Réponse au discours de réception du comte Destutt de Tracy

Le 21 décembre 1808

Louis-Philippe de SÉGUR

Réponse de M. le comte de Ségur.
au discours de M. le comte de Tracy

DISCOURS PRONONCÉ DANS LA SÉANCE PUBLIQUE
le mercredi 21 décembre 1808

INSTITUT ROYAL DE FRANCE

Monsieur,

La modestie accompagne toujours le vrai mérite ; il espère en vain se cacher sous son voile ; ce voile est un ornement qui l’annonce, qui le distingue et qui redouble son éclat. Vous dites avec raison que l’amitié vous a présenté à l’Institut, mais c’est la justice qui vous a reçu ; et si nous étions portés par nos sentiments à .désirer l’admission de l’homme qui devait le mieux apprécier et regretter l’estimable confrère que nous avons perdu, nous regardions en même temps comme un devoir de nous associer un auteur estimé, dont la vie laborieuse est depuis longtemps consacrée au genre d’étude qui nous est le plus utile pour nos travaux, l’étude de la grammaire générale.

Vous partagez, Monsieur, la douleur que nous a causée la mort de M. Cabanis ; vous venez de renouveler cette douleur en remplissant notre attente et rendant un digne hommage à sa mémoire.

L’éloge le plus éloquent est celui qui part du cœur et que dicte la vérité ; l’affliction sincère a ses charmes, ils sont tristes, mais touchants, et l’art le plus parfait ne les imite qu’incomplètement : aussi, vous avez été le fidèle interprète de nos sentiments ; en peignant l’âme et l’esprit de M. Cabanis, vous avez prouvé combien nous devions le chérir, et vous le faites aimer par ceux qui ne l’avaient pas connu.

Mais votre modestie, Monsieur, vous a sans doute empêché de vous apercevoir qu’en faisant cet éloge d’un académicien distingué, vous faisiez en partie le vôtre, et que la plupart des louanges que vous lui donniez vous étaient applicables.

Il nous est permis, Monsieur, de faire cette observation qui justifie si bien notre choix, et de faire remarquer cette conformité de goûts, de talents et de position, qui se trouve entre vous et M. Cabanis.

On vous a vus toujours tous deux faire le bien, chérir l’humanité, chercher la vérité, pratiquer constamment la vraie philosophie, celle qui apprend à maîtriser ses passions et à maintenir notre âme dans cet état paisible qui l’ouvre aux vertus et la ferme au vice.

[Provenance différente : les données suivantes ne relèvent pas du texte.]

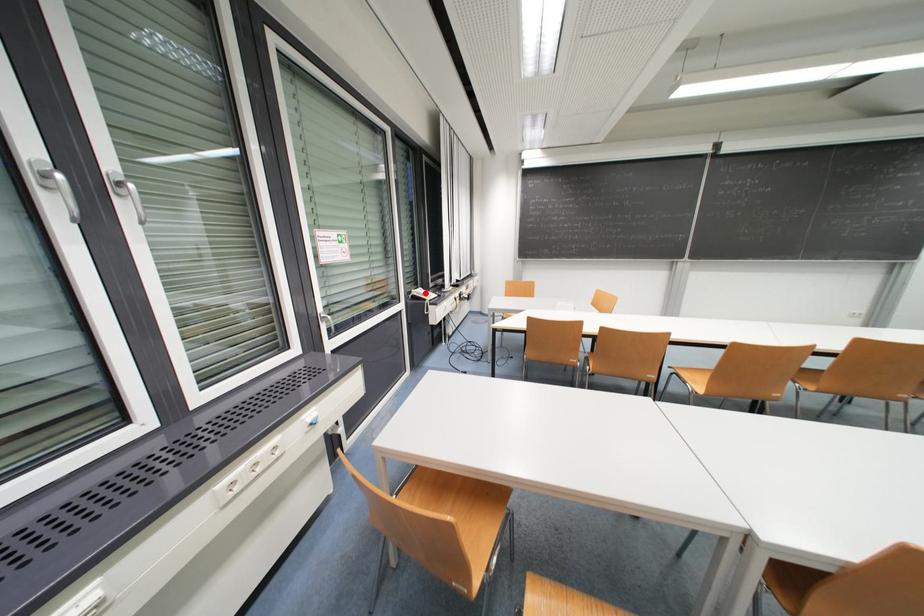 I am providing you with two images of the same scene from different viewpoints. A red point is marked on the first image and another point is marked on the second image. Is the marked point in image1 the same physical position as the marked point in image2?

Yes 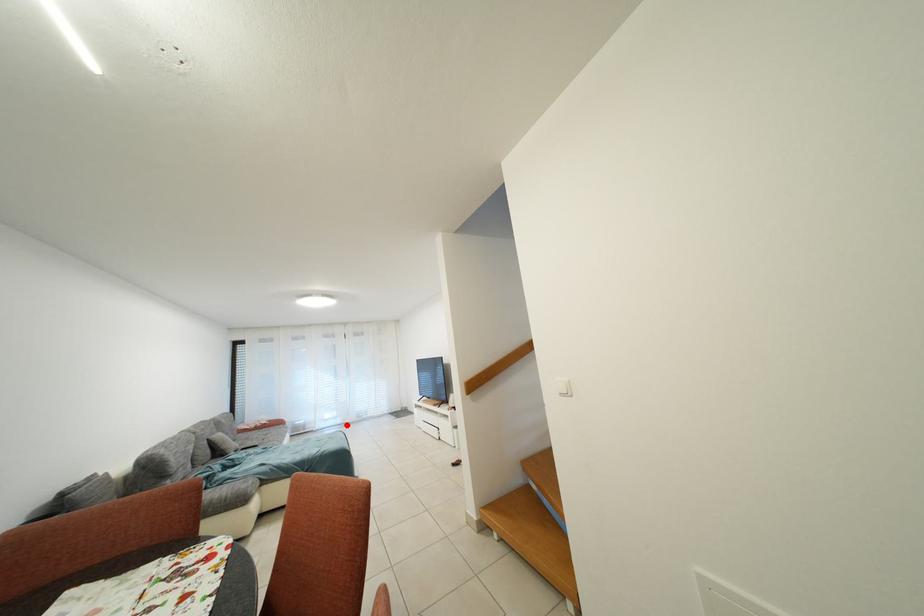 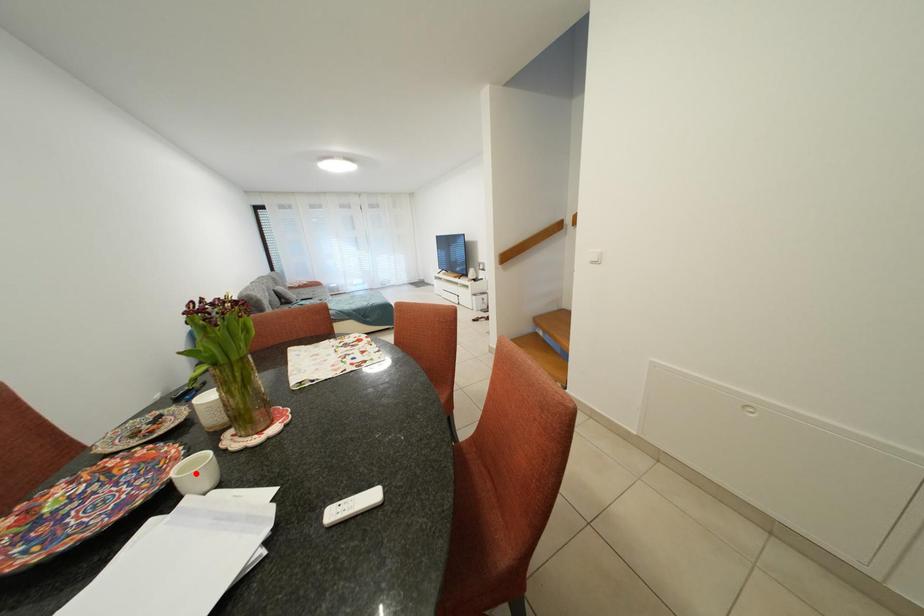 I am providing you with two images of the same scene from different viewpoints. A red point is marked on the first image and another point is marked on the second image. Do the highlighted points in image1 and image2 indicate the same real-world spot?

No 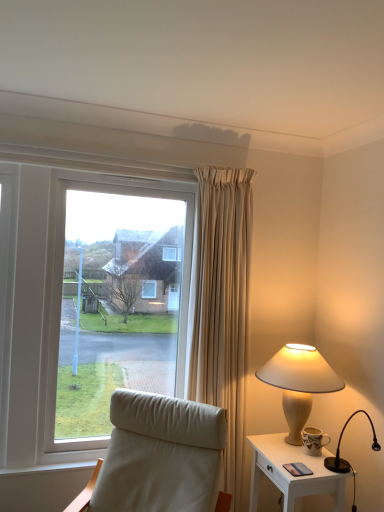 Question: Does black glossy lamp at right, which is the first lamp in front-to-back order, turn towards leather-like chair at lower left?

Choices:
 (A) no
 (B) yes

Answer: (A)

Question: Is leather-like chair at lower left located within black glossy lamp at right, placed as the 2th lamp when sorted from back to front?

Choices:
 (A) yes
 (B) no

Answer: (B)

Question: Is black glossy lamp at right, which is the first lamp in front-to-back order, wider than leather-like chair at lower left?

Choices:
 (A) no
 (B) yes

Answer: (A)

Question: Is black glossy lamp at right, placed as the 2th lamp when sorted from back to front, behind leather-like chair at lower left?

Choices:
 (A) yes
 (B) no

Answer: (A)

Question: Does black glossy lamp at right, placed as the 2th lamp when sorted from back to front, have a smaller size compared to leather-like chair at lower left?

Choices:
 (A) no
 (B) yes

Answer: (B)

Question: Considering the relative sizes of black glossy lamp at right, which is the first lamp in front-to-back order, and leather-like chair at lower left in the image provided, is black glossy lamp at right, which is the first lamp in front-to-back order, bigger than leather-like chair at lower left?

Choices:
 (A) no
 (B) yes

Answer: (A)

Question: From a real-world perspective, is matte beige lamp at right, marked as the 1th lamp in a back-to-front arrangement, on top of white glossy nightstand at lower right?

Choices:
 (A) no
 (B) yes

Answer: (B)

Question: Can you confirm if matte beige lamp at right, which ranks as the 2th lamp in front-to-back order, is positioned to the right of white glossy nightstand at lower right?

Choices:
 (A) yes
 (B) no

Answer: (A)

Question: Does matte beige lamp at right, which ranks as the 2th lamp in front-to-back order, have a lesser width compared to white glossy nightstand at lower right?

Choices:
 (A) no
 (B) yes

Answer: (A)

Question: Is the depth of matte beige lamp at right, marked as the 1th lamp in a back-to-front arrangement, less than that of white glossy nightstand at lower right?

Choices:
 (A) no
 (B) yes

Answer: (A)

Question: Is matte beige lamp at right, marked as the 1th lamp in a back-to-front arrangement, outside of white glossy nightstand at lower right?

Choices:
 (A) no
 (B) yes

Answer: (B)

Question: Is white glossy nightstand at lower right inside matte beige lamp at right, marked as the 1th lamp in a back-to-front arrangement?

Choices:
 (A) no
 (B) yes

Answer: (A)

Question: Does white glossy nightstand at lower right appear on the right side of black glossy lamp at right, which is the first lamp in front-to-back order?

Choices:
 (A) yes
 (B) no

Answer: (B) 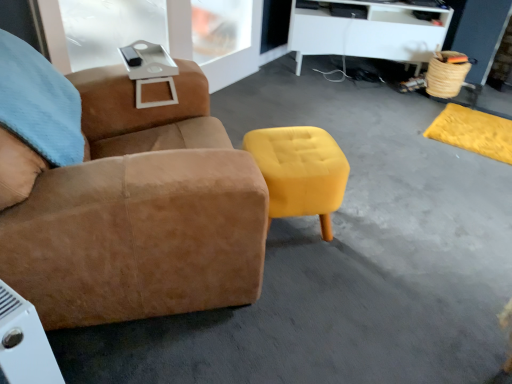 You are a GUI agent. You are given a task and a screenshot of the screen. Output one action in this format:
    pyautogui.click(x=<x>, y=<y>)
    Task: Click on the white matte desk at upper center
    
    Given the screenshot: What is the action you would take?
    pyautogui.click(x=367, y=32)

The image size is (512, 384). I want to click on suede brown chair at center, so click(128, 199).

This screenshot has width=512, height=384. What do you see at coordinates (128, 199) in the screenshot?
I see `suede brown chair at center` at bounding box center [128, 199].

The height and width of the screenshot is (384, 512). I want to click on white matte desk at upper center, so click(367, 32).

From a real-world perspective, is yellow suede ottoman at center over suede brown chair at center?

No, from a real-world perspective, yellow suede ottoman at center is not above suede brown chair at center.

Based on the photo, is yellow suede ottoman at center looking in the opposite direction of suede brown chair at center?

Yes, yellow suede ottoman at center is facing away from suede brown chair at center.

Between yellow suede ottoman at center and suede brown chair at center, which one has smaller size?

Smaller between the two is yellow suede ottoman at center.

Looking at this image, can you tell me how much yellow suede ottoman at center and suede brown chair at center differ in facing direction?

There is a 6.74-degree angle between the facing directions of yellow suede ottoman at center and suede brown chair at center.

Is yellow suede ottoman at center outside of white matte desk at upper center?

Absolutely, yellow suede ottoman at center is external to white matte desk at upper center.

Considering the sizes of objects yellow suede ottoman at center and white matte desk at upper center in the image provided, who is wider, yellow suede ottoman at center or white matte desk at upper center?

white matte desk at upper center.

Is point (320, 175) positioned in front of point (442, 11)?

That is True.

Which is in front, yellow suede ottoman at center or white matte desk at upper center?

yellow suede ottoman at center is in front.

From a real-world perspective, between white matte desk at upper center and yellow suede ottoman at center, who is vertically lower?

yellow suede ottoman at center.

Which object is wider, white matte desk at upper center or yellow suede ottoman at center?

white matte desk at upper center.

Is point (397, 35) positioned before point (269, 128)?

No, it is not.

From the image's perspective, is white matte desk at upper center over yellow suede ottoman at center?

Correct, white matte desk at upper center appears higher than yellow suede ottoman at center in the image.

From the image's perspective, is suede brown chair at center under yellow suede ottoman at center?

Incorrect, from the image's perspective, suede brown chair at center is higher than yellow suede ottoman at center.

Can you tell me how much suede brown chair at center and yellow suede ottoman at center differ in facing direction?

The facing directions of suede brown chair at center and yellow suede ottoman at center are 6.74 degrees apart.

Considering the relative positions of suede brown chair at center and yellow suede ottoman at center in the image provided, is suede brown chair at center to the right of yellow suede ottoman at center from the viewer's perspective?

No.

Are suede brown chair at center and yellow suede ottoman at center beside each other?

No, suede brown chair at center is not beside yellow suede ottoman at center.

From the image's perspective, which object appears higher, suede brown chair at center or white matte desk at upper center?

white matte desk at upper center, from the image's perspective.

Is suede brown chair at center further to camera compared to white matte desk at upper center?

No, the depth of suede brown chair at center is less than that of white matte desk at upper center.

Tous deux vous avez préféré la retraite au monde, l’étude aux plaisirs, l’amitié à l’ambition, et la vérité à tout.

Vous vous êtes également distingués tous deux dans vos écrits, par un mérite trop rare à présent, la sagesse d’intention, la clarté du style, et cette noble simplicité qui ne cherche que la justesse des idées et la propriété des expressions.

Vous n’avez voulu, ni l’un ni l’autre, emprunter ce faux éclat de figures outrées et de mots nouveaux, qui dépare les belles pensées en les chargeant d’ornements superflus, ou qui s’efforce en vain de rajeunir de vieilles et de communes idées.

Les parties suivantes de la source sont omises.